** Opening LISTED RECORDS block **

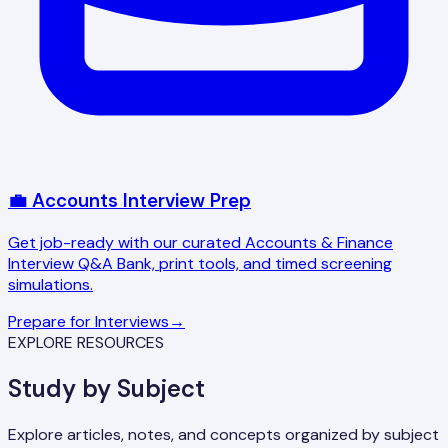
💼 Accounts Interview Prep
Get job-ready with our curated Accounts & Finance
Interview Q&A Bank, print tools, and timed screening
simulations.
Prepare for Interviews
→
EXPLORE RESOURCES
Study by Subject
Explore articles, notes, and concepts organized by subject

** Closing LISTED RECORDS block **

(HOW TO COMPLETE THIS TASK) Return each entry exactly as it appears above, but exclude the pictures.

(TASK SOLUTION)
💼 Accounts Interview Prep
Get job-ready with our curated Accounts & Finance
Interview Q&A Bank, print tools, and timed screening
simulations.
Prepare for Interviews
→
EXPLORE RESOURCES
Study by Subject
Explore articles, notes, and concepts organized by subject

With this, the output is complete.